O cenário meteorológico brasileiro apresenta um forte contraste nesta semana, marcado pela ameaça de um ciclone bomba que avança sobre o Sul do país e pela persistência de condições críticas de seca no interior do Nordeste. Enquanto as regiões produtoras de soja enfrentam o risco iminente de incêndios, o Sul se prepara para enfrentar chuvas intensas e ventos fortes.
Risco de incêndios no interior do Nordeste
A ausência de precipitações aliada a temperaturas que podem atingir 36°C mantém o alerta elevado para focos de incêndio nas áreas produtoras de soja do Maranhão, Piauí e interior da Bahia.

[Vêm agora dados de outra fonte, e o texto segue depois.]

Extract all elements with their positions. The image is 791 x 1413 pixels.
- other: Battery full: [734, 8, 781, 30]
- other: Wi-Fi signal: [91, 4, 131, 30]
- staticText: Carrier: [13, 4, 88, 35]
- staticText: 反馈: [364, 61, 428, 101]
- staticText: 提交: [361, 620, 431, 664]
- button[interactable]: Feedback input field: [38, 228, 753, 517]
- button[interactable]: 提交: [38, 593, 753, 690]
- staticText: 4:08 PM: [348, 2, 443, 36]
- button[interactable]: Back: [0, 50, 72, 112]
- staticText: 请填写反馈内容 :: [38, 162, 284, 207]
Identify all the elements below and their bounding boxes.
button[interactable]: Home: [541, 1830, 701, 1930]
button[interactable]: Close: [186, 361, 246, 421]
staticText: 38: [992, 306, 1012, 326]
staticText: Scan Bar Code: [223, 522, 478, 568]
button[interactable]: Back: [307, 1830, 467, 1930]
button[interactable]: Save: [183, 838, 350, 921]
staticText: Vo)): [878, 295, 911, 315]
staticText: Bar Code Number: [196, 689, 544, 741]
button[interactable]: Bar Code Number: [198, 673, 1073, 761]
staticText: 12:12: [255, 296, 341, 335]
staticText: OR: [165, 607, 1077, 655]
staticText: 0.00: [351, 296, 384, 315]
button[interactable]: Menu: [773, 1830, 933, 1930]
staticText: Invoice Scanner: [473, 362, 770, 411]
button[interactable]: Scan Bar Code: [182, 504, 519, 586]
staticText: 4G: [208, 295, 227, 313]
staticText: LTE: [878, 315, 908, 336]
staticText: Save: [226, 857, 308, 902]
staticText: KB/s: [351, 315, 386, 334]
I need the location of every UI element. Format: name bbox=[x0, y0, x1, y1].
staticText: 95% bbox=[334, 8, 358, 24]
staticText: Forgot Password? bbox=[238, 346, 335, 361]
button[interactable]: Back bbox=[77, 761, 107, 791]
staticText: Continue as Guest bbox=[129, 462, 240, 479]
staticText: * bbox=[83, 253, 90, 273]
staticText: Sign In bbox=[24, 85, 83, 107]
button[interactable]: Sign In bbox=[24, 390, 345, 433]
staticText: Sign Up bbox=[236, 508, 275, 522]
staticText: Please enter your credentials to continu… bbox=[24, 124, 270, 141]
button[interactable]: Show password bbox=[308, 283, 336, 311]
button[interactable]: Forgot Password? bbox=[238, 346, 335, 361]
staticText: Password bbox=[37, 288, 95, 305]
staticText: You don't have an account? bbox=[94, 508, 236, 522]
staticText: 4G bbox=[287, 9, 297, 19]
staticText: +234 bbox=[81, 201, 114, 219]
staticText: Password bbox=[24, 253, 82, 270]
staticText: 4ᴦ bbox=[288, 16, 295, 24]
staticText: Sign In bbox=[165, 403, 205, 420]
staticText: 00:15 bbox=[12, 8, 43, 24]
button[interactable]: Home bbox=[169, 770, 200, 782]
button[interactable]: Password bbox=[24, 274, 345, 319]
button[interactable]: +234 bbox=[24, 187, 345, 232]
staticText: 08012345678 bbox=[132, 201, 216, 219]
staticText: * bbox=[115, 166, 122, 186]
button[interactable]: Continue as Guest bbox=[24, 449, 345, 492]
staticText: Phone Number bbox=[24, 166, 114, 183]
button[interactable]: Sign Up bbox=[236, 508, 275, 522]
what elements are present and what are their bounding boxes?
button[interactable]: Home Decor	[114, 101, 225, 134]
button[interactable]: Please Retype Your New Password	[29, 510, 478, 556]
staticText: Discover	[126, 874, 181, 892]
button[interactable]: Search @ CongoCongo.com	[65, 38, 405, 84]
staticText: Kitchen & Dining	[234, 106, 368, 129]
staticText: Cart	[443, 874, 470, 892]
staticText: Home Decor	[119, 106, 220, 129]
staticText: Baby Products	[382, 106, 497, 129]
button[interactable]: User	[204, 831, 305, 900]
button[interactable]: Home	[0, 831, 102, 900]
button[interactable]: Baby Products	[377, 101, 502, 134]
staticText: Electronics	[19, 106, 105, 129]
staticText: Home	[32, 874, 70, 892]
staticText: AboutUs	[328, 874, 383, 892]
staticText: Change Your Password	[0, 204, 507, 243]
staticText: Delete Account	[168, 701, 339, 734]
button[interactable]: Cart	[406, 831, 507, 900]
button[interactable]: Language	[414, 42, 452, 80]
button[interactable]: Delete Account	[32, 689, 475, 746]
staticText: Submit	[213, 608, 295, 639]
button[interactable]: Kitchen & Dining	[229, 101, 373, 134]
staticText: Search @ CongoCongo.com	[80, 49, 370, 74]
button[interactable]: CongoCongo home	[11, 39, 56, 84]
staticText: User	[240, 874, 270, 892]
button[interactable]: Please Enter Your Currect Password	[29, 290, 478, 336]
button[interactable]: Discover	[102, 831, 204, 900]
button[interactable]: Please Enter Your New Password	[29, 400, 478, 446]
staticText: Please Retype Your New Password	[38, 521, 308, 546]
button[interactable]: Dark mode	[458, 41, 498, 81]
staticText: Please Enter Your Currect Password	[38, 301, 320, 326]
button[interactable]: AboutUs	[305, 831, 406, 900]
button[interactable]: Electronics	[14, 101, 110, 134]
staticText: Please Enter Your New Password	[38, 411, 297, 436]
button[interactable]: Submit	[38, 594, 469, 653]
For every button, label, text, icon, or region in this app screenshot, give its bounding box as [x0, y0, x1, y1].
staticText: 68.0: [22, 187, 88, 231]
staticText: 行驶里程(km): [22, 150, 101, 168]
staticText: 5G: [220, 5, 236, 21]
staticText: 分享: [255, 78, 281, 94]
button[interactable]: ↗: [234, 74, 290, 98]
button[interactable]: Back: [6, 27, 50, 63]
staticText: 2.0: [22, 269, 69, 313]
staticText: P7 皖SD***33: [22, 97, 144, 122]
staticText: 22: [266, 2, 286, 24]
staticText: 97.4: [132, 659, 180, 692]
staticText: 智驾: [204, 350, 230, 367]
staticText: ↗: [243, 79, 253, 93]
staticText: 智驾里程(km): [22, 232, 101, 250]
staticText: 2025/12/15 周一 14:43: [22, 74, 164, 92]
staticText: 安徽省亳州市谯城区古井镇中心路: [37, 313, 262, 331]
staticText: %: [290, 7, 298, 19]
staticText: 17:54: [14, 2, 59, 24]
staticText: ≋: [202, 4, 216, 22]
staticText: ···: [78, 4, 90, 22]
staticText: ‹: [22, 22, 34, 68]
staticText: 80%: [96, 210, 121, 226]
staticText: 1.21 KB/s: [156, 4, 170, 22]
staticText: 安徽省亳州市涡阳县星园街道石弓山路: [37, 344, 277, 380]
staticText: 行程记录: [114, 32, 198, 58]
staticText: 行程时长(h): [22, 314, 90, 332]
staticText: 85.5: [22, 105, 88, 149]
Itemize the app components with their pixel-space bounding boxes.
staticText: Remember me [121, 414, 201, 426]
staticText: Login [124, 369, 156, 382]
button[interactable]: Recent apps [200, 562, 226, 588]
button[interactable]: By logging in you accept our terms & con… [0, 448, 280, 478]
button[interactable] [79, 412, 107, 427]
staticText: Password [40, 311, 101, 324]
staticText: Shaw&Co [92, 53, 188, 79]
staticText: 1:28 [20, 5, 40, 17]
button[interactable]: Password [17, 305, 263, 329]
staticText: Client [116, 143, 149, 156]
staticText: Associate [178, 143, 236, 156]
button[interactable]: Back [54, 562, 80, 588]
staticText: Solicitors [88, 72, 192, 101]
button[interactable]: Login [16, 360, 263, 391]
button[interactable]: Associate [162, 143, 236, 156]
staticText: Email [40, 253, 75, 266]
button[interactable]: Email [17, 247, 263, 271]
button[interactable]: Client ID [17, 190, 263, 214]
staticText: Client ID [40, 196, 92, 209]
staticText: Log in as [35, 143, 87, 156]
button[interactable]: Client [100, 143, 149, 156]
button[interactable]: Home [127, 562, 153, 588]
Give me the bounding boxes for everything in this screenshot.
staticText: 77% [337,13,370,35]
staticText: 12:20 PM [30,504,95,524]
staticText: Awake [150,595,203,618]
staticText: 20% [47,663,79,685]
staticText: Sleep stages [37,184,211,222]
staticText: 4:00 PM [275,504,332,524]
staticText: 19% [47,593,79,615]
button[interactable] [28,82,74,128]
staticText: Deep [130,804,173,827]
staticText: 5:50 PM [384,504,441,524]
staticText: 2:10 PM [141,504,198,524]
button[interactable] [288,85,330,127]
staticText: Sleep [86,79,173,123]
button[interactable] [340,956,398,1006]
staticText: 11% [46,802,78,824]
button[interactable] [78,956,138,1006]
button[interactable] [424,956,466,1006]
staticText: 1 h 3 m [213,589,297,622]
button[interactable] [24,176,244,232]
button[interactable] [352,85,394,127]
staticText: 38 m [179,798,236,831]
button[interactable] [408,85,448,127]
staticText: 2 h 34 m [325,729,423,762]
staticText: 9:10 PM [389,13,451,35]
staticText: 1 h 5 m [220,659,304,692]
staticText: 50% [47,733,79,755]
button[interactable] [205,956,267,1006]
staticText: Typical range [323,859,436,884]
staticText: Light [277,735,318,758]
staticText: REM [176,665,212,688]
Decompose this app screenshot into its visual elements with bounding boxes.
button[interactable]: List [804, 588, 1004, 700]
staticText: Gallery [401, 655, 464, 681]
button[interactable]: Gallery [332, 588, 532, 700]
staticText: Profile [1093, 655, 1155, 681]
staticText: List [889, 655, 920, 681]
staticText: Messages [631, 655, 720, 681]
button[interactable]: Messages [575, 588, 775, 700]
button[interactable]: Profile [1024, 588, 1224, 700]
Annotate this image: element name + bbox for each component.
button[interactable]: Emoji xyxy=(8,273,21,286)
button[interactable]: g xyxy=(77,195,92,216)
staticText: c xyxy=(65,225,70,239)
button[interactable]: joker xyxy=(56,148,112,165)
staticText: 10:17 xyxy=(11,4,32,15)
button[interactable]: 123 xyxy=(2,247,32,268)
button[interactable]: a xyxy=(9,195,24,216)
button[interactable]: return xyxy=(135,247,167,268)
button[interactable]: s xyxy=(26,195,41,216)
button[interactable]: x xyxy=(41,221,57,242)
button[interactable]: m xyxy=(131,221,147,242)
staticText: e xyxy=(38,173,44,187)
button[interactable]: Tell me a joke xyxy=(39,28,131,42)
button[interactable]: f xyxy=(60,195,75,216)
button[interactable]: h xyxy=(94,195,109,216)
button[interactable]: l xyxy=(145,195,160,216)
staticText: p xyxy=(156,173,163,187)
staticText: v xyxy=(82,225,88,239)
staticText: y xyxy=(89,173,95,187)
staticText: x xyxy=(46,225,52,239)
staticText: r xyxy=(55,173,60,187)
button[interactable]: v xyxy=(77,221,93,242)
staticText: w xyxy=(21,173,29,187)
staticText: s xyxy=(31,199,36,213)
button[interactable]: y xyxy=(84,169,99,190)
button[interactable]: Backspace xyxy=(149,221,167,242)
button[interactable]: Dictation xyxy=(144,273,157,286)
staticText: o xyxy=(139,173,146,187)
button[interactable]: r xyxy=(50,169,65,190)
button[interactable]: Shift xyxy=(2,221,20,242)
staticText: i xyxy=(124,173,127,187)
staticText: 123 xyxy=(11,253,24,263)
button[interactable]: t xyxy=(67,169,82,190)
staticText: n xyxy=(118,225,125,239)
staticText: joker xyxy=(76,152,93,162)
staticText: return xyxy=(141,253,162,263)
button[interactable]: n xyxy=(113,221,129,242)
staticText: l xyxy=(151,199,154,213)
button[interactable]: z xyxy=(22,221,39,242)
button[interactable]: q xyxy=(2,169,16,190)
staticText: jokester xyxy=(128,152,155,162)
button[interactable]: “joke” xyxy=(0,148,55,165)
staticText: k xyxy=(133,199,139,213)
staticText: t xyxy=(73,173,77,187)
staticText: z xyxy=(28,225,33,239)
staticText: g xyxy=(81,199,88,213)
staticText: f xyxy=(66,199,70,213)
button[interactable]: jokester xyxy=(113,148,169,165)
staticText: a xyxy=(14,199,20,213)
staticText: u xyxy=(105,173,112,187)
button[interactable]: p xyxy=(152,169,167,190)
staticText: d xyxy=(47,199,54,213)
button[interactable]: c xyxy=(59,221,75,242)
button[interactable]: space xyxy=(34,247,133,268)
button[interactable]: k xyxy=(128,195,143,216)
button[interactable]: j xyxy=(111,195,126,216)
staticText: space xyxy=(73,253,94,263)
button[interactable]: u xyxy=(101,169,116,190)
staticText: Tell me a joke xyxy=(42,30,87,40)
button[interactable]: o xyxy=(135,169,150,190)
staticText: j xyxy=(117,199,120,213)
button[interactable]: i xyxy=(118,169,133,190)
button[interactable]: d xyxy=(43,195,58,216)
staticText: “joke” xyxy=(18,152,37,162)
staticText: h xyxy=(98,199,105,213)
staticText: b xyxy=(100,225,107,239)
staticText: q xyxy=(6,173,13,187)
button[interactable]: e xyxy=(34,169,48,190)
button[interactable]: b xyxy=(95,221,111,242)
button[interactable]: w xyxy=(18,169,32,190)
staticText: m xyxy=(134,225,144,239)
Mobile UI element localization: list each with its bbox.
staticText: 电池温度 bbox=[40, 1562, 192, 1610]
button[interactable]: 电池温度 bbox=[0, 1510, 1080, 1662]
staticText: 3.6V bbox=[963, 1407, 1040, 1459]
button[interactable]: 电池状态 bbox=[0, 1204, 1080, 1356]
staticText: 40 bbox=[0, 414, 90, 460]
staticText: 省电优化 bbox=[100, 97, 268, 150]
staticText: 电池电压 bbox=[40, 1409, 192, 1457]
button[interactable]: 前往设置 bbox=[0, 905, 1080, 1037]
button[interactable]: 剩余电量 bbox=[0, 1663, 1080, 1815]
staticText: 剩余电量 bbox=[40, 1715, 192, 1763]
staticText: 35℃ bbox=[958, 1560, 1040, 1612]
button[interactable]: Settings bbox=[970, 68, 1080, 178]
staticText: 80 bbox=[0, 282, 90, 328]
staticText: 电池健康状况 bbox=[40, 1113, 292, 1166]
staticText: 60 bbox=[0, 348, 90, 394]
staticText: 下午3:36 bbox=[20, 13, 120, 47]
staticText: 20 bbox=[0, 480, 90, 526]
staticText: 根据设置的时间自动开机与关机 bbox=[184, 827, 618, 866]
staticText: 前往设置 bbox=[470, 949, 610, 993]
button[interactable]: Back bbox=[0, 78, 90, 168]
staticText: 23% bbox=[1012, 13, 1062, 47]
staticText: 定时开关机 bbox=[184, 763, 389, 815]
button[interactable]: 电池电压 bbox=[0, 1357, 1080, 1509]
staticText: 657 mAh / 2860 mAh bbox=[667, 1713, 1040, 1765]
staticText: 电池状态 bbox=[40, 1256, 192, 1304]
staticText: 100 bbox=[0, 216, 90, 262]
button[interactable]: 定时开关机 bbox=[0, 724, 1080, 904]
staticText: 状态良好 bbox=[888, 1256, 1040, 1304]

Este cenário de vulnerabilidade climática deve perdurar até o final do inverno e o início da primavera, exigindo atenção redobrada dos produtores rurais.
As chuvas permanecem restritas à faixa litorânea, com volumes modestos entre 10 e 15 milímetros. Embora haja uma previsão de avanço pontual das precipitações para o Recôncavo Baiano, sul e sudeste da Bahia, além de Sergipe e Alagoas, os acumulados dificilmente superarão a marca de 20 milímetros, mantendo o quadro de estiagem no interior.
Avanço de ciclone bomba no Sul
No Sul do Brasil, a atenção está voltada para a formação de um ciclone bomba, que eleva o risco de temporais severos entre o Paraná e Santa Catarina. A previsão indica chuvas intensas e rajadas de vento, com destaque para o sul do Paraná, onde os acumulados podem ultrapassar 100 milímetros nas próximas 24 a 48 horas.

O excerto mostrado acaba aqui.